Pierwsze, na co trzeba zwrócić uwagę to fakt, że ta książka nie jest dla wszystkich i nie wszystkim się ona spodoba. Rozumiem czytelników, którzy odnaleźli w tej książce coś więcej i była to dla nich dobra lektura, ale rozumiem, też tych, którzy po przeczytaniu stwierdzą, że to nie było jednak to.
Wiele rzeczy mi nie pasuje w tej książce, ale żeby nie przechodzić od razu do minusów, zacznę od tej pozytywnej części. Autor ma bardzo bujną wyobraźnię, w pozytywnym tego sensie. W fabule pojawia się dużo elementów, na które jeszcze nie natrafiłam w swoim czytelniczym życiu, począwszy od słowotwórstwa, przez wytworzony świat i wierzenia. Kto by na przykład pomyślał, że zjedzenie liścia rośliny spowoduje możliwość spotkania z bogiem Trafikusem. Pan Bartosz porusza ważny temat dążenia do celu, za wszelką cenę, nawet po trupach. Wiąże się to aż z takim uzależnieniem do ciągłego wspinania się po drabince kariery, wiele rzeczy się wtedy rozmywa, bo liczy się tylko ten cel.
Miałam trudności ze wciągnięciem się w czytanie ze względu na duże przeskoki w rozdziałach, Na początku każdy rozdział zaczyna się od czegoś innego i nie tworzy to spójnej całości. Wprowadza to mętlik, trzeba na nowo odnaleźć się w fabule, akcji i do tego z nowymi bohaterami. Czasem taki zabieg wychodzi na dobre (na przykład w thrillerach),w tym przypadku mam wrażenie, że coś tutaj poszło nie tak. Z czasem, a właściwie już na końcu, rozdziały przenikają się nawzajem i ma to większy sens.

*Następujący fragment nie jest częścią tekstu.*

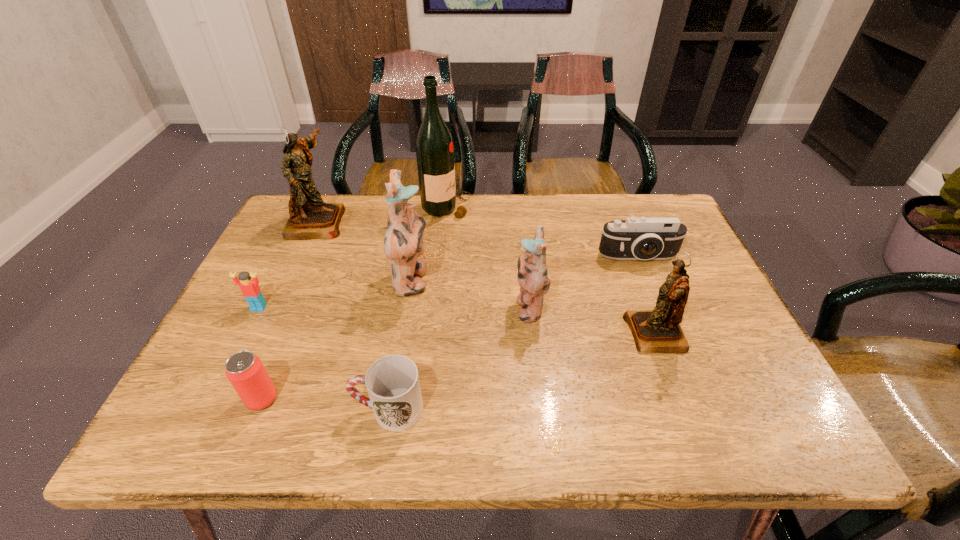 Identify the location of camera. (642, 238).

Where is `red beer can`? red beer can is located at coordinates (245, 371).

This screenshot has height=540, width=960. Identify the location of Lego. (250, 289).

The width and height of the screenshot is (960, 540). Identify the location of red cup. (392, 382).

The image size is (960, 540). I want to click on free space located 0.110m on the surface of the green wine bottle, so click(507, 207).

The height and width of the screenshot is (540, 960). Find the location of `vacant point located 0.270m on the front-facing side of the farthest figurine`. vacant point located 0.270m on the front-facing side of the farthest figurine is located at coordinates (437, 221).

The height and width of the screenshot is (540, 960). Identify the location of free spot located on the front-facing side of the second figurine from left to right. click(473, 282).

Where is `free space located 0.260m on the front-facing side of the rightmost figurine`? Image resolution: width=960 pixels, height=540 pixels. free space located 0.260m on the front-facing side of the rightmost figurine is located at coordinates (512, 334).

Locate an element on the screen. This screenshot has width=960, height=540. free space located on the front-facing side of the rightmost figurine is located at coordinates (498, 334).

Image resolution: width=960 pixels, height=540 pixels. In order to click on vacant region located on the front-facing side of the rightmost figurine in this screenshot , I will do click(458, 334). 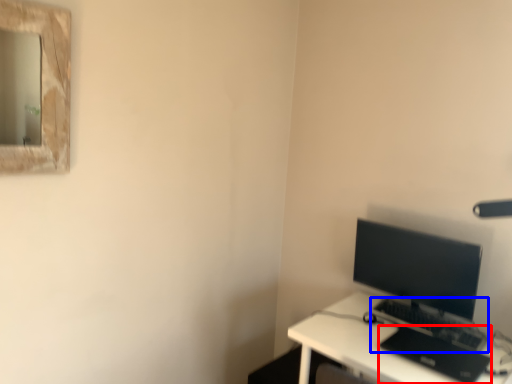 Question: Which of the following is the closest to the observer, laptop (highlighted by a red box) or computer keyboard (highlighted by a blue box)?

Choices:
 (A) laptop
 (B) computer keyboard

Answer: (A) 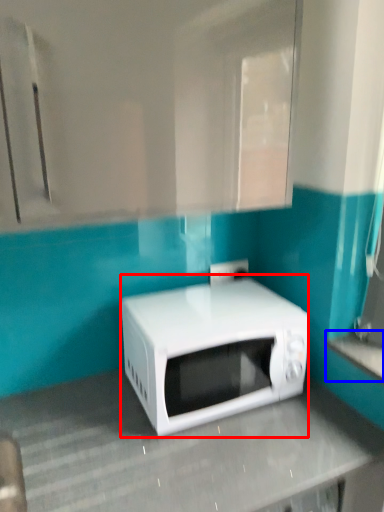 Question: Which object appears closest to the camera in this image, microwave oven (highlighted by a red box) or counter top (highlighted by a blue box)?

Choices:
 (A) microwave oven
 (B) counter top

Answer: (B)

Nie jestem również fanką poczucia humoru, jaki widoczny jest w powieści, dla mnie był on żenujący, żarty często nie na miejscu, a zafascynowanie Karoliny „penisem Artura” było aż dziwne. To jest bardzo subiektywne, bo i w książkach i w życiu z kimś łapiemy dobry kontakt i rozumiemy jego żart, albo nie.
Cieszę się, że miałam możliwość sprawdzenia lektury i zapoznania się z nią, natomiast, w moich oczach nie była ona dobra. Pomysł i fantazja autora świetna, jednak jeśli o wykonanie, jest kilka rzeczy, które mi nie pasują. Trzeba się przekonać na własnej skórze, czy się to polubi, czy wręcz przeciwnie.